TRY IT: Would you repeat the data below exactly, taking out the images?

Transcribed page contents
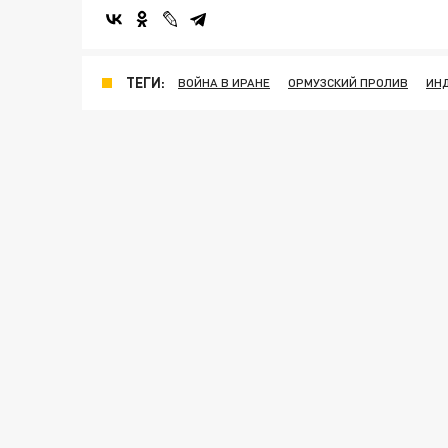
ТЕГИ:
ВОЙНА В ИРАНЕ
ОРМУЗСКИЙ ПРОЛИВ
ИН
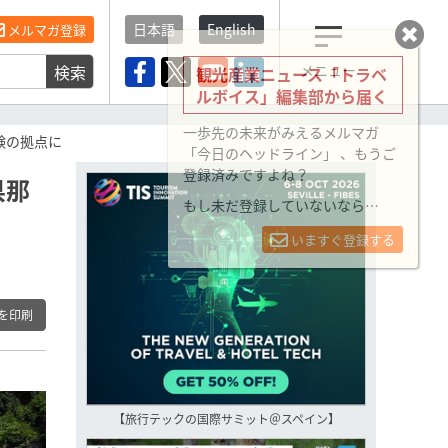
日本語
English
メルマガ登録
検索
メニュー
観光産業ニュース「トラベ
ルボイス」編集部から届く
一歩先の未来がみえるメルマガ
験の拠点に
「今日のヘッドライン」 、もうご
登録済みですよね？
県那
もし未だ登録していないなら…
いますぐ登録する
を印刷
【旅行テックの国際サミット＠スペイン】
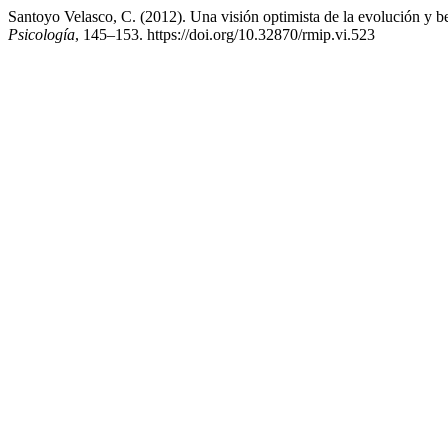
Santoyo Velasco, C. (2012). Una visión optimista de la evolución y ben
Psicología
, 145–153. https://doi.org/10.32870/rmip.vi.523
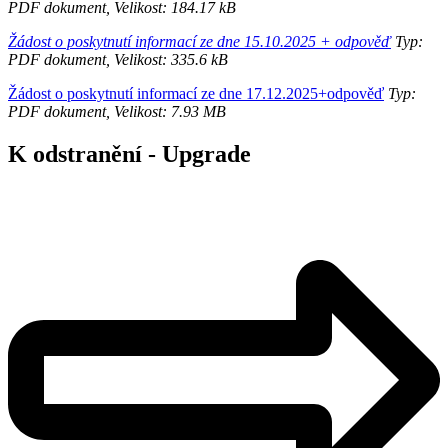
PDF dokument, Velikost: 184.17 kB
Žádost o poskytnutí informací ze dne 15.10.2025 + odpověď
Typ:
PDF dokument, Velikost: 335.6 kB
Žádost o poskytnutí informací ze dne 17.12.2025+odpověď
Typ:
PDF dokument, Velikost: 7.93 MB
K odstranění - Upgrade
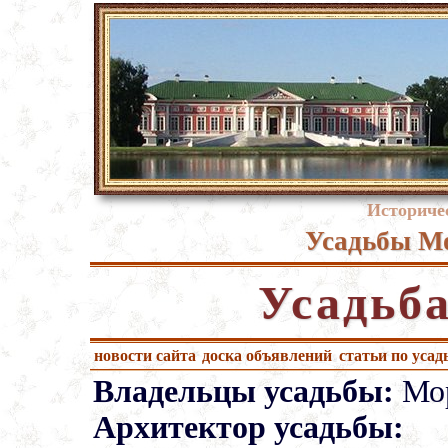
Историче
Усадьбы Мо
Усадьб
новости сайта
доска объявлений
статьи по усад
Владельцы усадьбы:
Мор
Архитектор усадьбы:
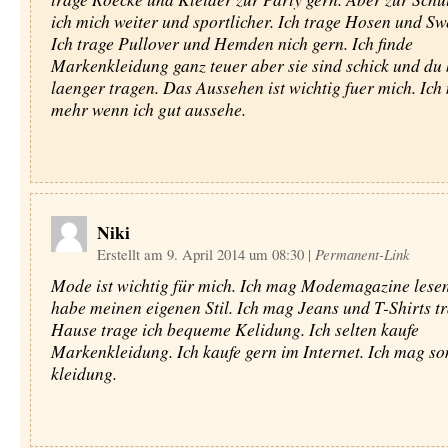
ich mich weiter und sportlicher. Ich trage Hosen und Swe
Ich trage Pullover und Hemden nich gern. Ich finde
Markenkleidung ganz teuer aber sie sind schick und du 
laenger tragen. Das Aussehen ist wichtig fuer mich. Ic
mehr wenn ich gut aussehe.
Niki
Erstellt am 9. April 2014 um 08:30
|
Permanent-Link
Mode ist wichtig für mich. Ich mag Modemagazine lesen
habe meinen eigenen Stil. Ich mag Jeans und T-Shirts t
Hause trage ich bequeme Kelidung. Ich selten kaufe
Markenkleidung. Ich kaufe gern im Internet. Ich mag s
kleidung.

COMPLETED TASK:
ТЕГИ:
ВОЙНА В ИРАНЕ
ОРМУЗСКИЙ ПРОЛИВ
ИН
日本語
English
メルマガ登録
検索
メニュー
観光産業ニュース「トラベ
ルボイス」編集部から届く
一歩先の未来がみえるメルマガ
験の拠点に
「今日のヘッドライン」 、もうご
登録済みですよね？
県那
もし未だ登録していないなら…
いますぐ登録する
を印刷
【旅行テックの国際サミット＠スペイン】
Santoyo Velasco, C. (2012). Una visión optimista de la evolución y ben
Psicología
, 145–153. https://doi.org/10.32870/rmip.vi.523
PDF dokument, Velikost: 184.17 kB
Žádost o poskytnutí informací ze dne 15.10.2025 + odpověď
Typ:
PDF dokument, Velikost: 335.6 kB
Žádost o poskytnutí informací ze dne 17.12.2025+odpověď
Typ:
PDF dokument, Velikost: 7.93 MB
K odstranění - Upgrade
Историче
Усадьбы Мо
Усадьб
новости сайта
доска объявлений
статьи по усад
Владельцы усадьбы:
Мор
Архитектор усадьбы:
ich mich weiter und sportlicher. Ich trage Hosen und Swe
Ich trage Pullover und Hemden nich gern. Ich finde
Markenkleidung ganz teuer aber sie sind schick und du 
laenger tragen. Das Aussehen ist wichtig fuer mich. Ic
mehr wenn ich gut aussehe.
Niki
Erstellt am 9. April 2014 um 08:30
|
Permanent-Link
Mode ist wichtig für mich. Ich mag Modemagazine lesen
habe meinen eigenen Stil. Ich mag Jeans und T-Shirts t
Hause trage ich bequeme Kelidung. Ich selten kaufe
Markenkleidung. Ich kaufe gern im Internet. Ich mag s
kleidung.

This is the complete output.